Kodaeral II Perkenalkan Persenjataan kepada Warga dalam Acara "Pulang Basamo"
Kodaeral II Perkenalkan Persenjataan kepada Warga dalam Acara "Pulang Basamo"

Kodaeral II Perkenalkan Persenjataan kepada Warga dalam Acara “Pulang Basamo”

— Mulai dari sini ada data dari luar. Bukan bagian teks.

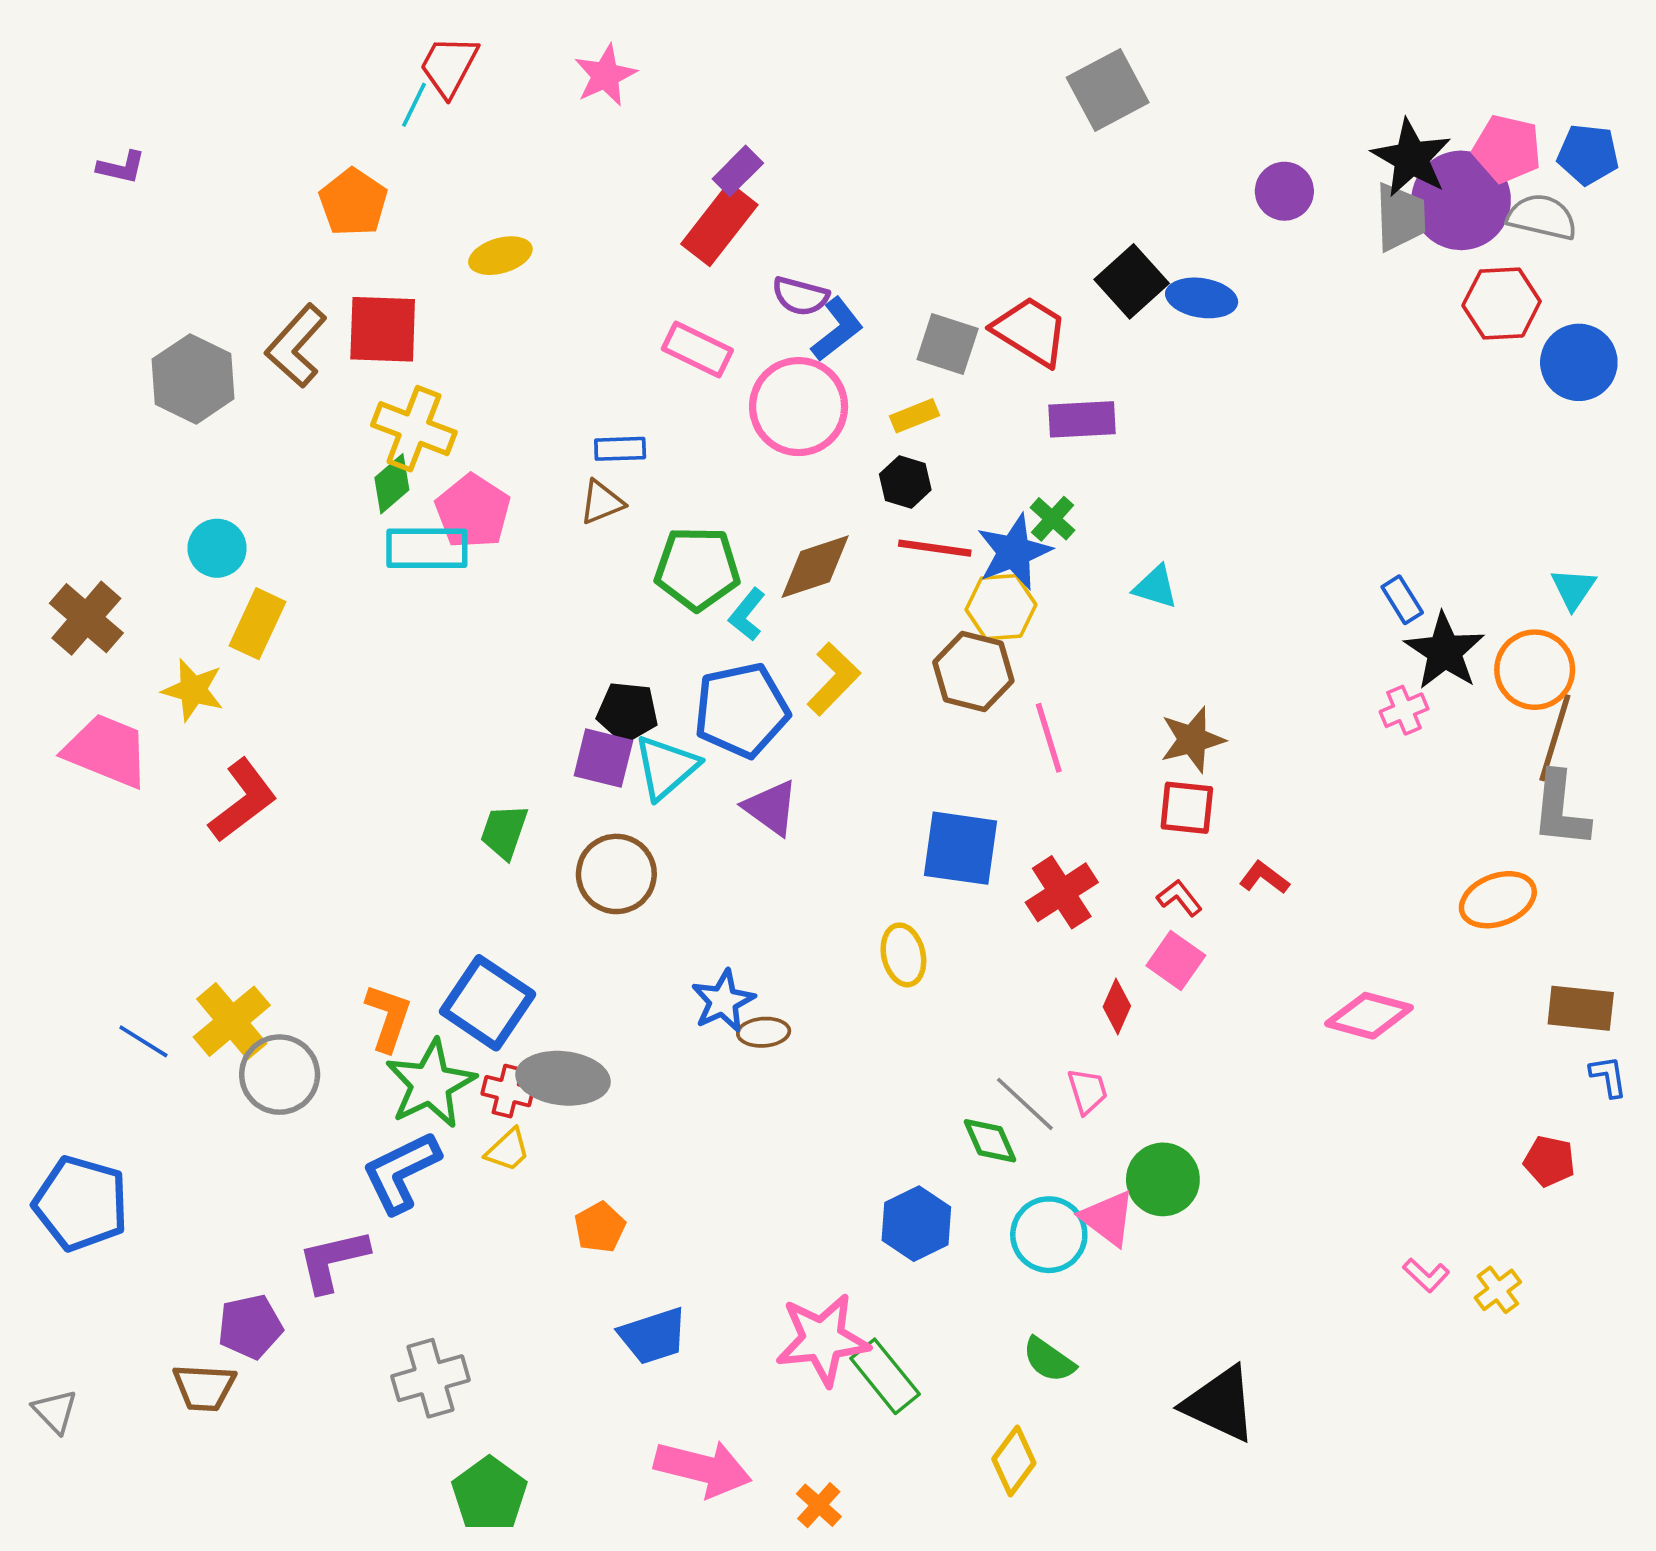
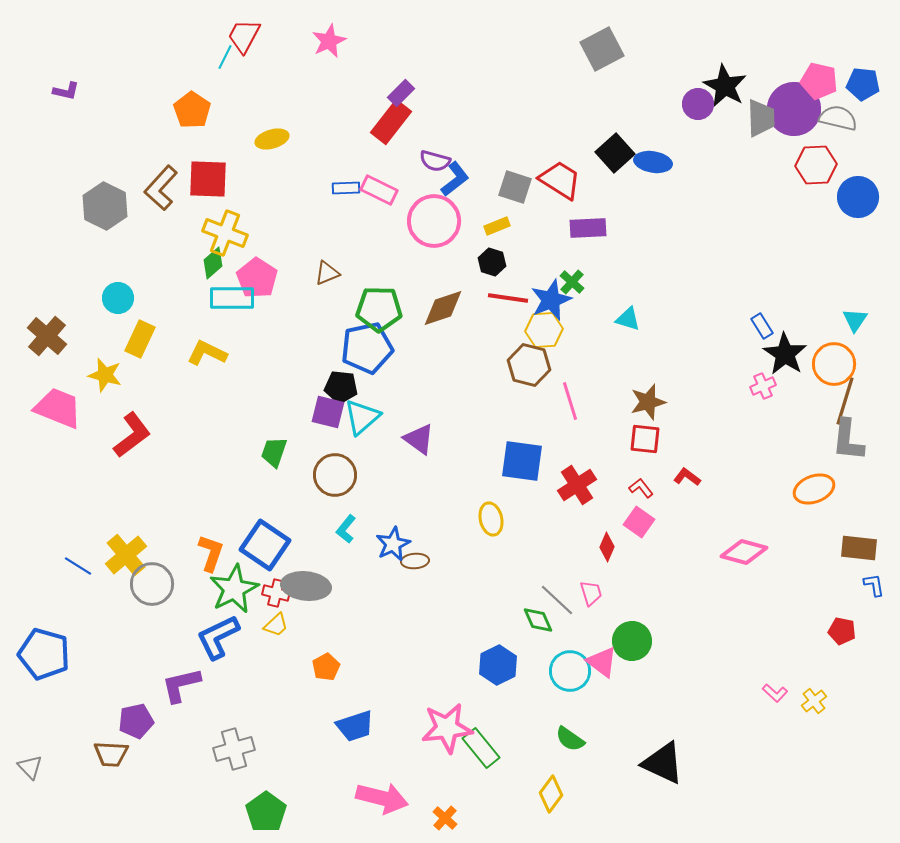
black star: (1411, 158) -> (725, 86), moved
blue rectangle: (620, 449) -> (346, 188), moved
cyan L-shape: (747, 614) -> (346, 529), moved
yellow L-shape: (834, 679) -> (207, 353), moved, turned -108
blue pentagon: (742, 710) -> (367, 348), moved

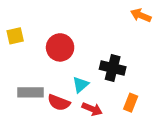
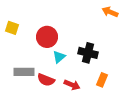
yellow square: (15, 36) -> (12, 28), turned 32
cyan triangle: (81, 85) -> (59, 57), moved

LintasWarganet.com – 05 April 2026 | Komando Daerah TNI Angkatan Laut II (Kodaeral II) menggelar kegiatan tahunan “Pulang Basamo” yang dihadiri ribuan warga di pelabuhan utama wilayahnya. Acara ini bertujuan mempererat hubungan antara militer dan masyarakat sipil serta memberi kesempatan kepada warga untuk melihat langsung peralatan pertahanan yang selama ini hanya terlihat dalam latihan atau operasi.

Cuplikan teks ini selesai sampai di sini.